[Start of section]

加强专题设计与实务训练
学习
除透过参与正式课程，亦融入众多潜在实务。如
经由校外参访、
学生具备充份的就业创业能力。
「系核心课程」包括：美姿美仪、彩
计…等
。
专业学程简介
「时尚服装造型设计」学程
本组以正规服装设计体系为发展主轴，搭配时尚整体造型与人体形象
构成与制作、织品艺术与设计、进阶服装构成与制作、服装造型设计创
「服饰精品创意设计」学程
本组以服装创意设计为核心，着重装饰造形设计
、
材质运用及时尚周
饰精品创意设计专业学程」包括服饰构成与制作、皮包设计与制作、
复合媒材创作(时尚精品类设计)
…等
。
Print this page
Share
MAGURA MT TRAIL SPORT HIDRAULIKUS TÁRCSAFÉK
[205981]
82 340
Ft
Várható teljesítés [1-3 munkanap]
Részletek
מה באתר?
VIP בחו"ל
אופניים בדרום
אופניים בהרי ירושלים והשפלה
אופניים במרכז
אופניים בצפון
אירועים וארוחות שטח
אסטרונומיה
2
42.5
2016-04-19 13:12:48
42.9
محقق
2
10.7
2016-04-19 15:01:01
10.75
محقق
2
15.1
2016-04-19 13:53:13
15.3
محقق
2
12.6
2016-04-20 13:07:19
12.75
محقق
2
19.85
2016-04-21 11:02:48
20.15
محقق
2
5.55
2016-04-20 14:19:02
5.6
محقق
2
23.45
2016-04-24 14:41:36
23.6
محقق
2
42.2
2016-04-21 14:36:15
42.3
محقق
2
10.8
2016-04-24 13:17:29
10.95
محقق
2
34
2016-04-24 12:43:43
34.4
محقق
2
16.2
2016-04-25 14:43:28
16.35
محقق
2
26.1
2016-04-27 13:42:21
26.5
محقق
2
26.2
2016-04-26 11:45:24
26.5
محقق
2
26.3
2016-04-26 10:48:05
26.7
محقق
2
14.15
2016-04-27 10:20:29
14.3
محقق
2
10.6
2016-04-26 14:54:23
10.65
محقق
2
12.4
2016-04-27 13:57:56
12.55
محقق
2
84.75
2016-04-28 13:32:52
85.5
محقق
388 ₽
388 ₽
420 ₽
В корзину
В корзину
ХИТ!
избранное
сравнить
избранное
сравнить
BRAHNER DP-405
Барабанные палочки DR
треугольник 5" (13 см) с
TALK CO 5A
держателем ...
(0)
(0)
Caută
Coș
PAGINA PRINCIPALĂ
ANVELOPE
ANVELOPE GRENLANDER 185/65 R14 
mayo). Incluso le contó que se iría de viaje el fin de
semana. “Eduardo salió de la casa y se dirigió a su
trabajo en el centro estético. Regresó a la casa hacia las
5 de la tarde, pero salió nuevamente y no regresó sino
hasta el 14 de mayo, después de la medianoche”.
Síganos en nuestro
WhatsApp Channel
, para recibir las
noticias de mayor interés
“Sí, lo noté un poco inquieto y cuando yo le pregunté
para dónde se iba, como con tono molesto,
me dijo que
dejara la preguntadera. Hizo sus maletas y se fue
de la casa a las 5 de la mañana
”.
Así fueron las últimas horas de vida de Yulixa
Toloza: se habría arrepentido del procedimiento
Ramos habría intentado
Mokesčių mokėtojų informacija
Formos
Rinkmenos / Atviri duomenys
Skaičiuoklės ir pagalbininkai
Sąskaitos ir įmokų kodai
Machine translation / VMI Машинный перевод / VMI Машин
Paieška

[End of section]

# What to produce
Every record must be written out again without any change.

# Reply to the task
加强专题设计与实务训练
学习
除透过参与正式课程，亦融入众多潜在实务。如
经由校外参访、
学生具备充份的就业创业能力。
「系核心课程」包括：美姿美仪、彩
计…等
。
专业学程简介
「时尚服装造型设计」学程
本组以正规服装设计体系为发展主轴，搭配时尚整体造型与人体形象
构成与制作、织品艺术与设计、进阶服装构成与制作、服装造型设计创
「服饰精品创意设计」学程
本组以服装创意设计为核心，着重装饰造形设计
、
材质运用及时尚周
饰精品创意设计专业学程」包括服饰构成与制作、皮包设计与制作、
复合媒材创作(时尚精品类设计)
…等
。
Print this page
Share
MAGURA MT TRAIL SPORT HIDRAULIKUS TÁRCSAFÉK
[205981]
82 340
Ft
Várható teljesítés [1-3 munkanap]
Részletek
מה באתר?
VIP בחו"ל
אופניים בדרום
אופניים בהרי ירושלים והשפלה
אופניים במרכז
אופניים בצפון
אירועים וארוחות שטח
אסטרונומיה
2
42.5
2016-04-19 13:12:48
42.9
محقق
2
10.7
2016-04-19 15:01:01
10.75
محقق
2
15.1
2016-04-19 13:53:13
15.3
محقق
2
12.6
2016-04-20 13:07:19
12.75
محقق
2
19.85
2016-04-21 11:02:48
20.15
محقق
2
5.55
2016-04-20 14:19:02
5.6
محقق
2
23.45
2016-04-24 14:41:36
23.6
محقق
2
42.2
2016-04-21 14:36:15
42.3
محقق
2
10.8
2016-04-24 13:17:29
10.95
محقق
2
34
2016-04-24 12:43:43
34.4
محقق
2
16.2
2016-04-25 14:43:28
16.35
محقق
2
26.1
2016-04-27 13:42:21
26.5
محقق
2
26.2
2016-04-26 11:45:24
26.5
محقق
2
26.3
2016-04-26 10:48:05
26.7
محقق
2
14.15
2016-04-27 10:20:29
14.3
محقق
2
10.6
2016-04-26 14:54:23
10.65
محقق
2
12.4
2016-04-27 13:57:56
12.55
محقق
2
84.75
2016-04-28 13:32:52
85.5
محقق
388 ₽
388 ₽
420 ₽
В корзину
В корзину
ХИТ!
избранное
сравнить
избранное
сравнить
BRAHNER DP-405
Барабанные палочки DR
треугольник 5" (13 см) с
TALK CO 5A
держателем ...
(0)
(0)
Caută
Coș
PAGINA PRINCIPALĂ
ANVELOPE
ANVELOPE GRENLANDER 185/65 R14 
mayo). Incluso le contó que se iría de viaje el fin de
semana. “Eduardo salió de la casa y se dirigió a su
trabajo en el centro estético. Regresó a la casa hacia las
5 de la tarde, pero salió nuevamente y no regresó sino
hasta el 14 de mayo, después de la medianoche”.
Síganos en nuestro
WhatsApp Channel
, para recibir las
noticias de mayor interés
“Sí, lo noté un poco inquieto y cuando yo le pregunté
para dónde se iba, como con tono molesto,
me dijo que
dejara la preguntadera. Hizo sus maletas y se fue
de la casa a las 5 de la mañana
”.
Así fueron las últimas horas de vida de Yulixa
Toloza: se habría arrepentido del procedimiento
Ramos habría intentado
Mokesčių mokėtojų informacija
Formos
Rinkmenos / Atviri duomenys
Skaičiuoklės ir pagalbininkai
Sąskaitos ir įmokų kodai
Machine translation / VMI Машинный перевод / VMI Машин
Paieška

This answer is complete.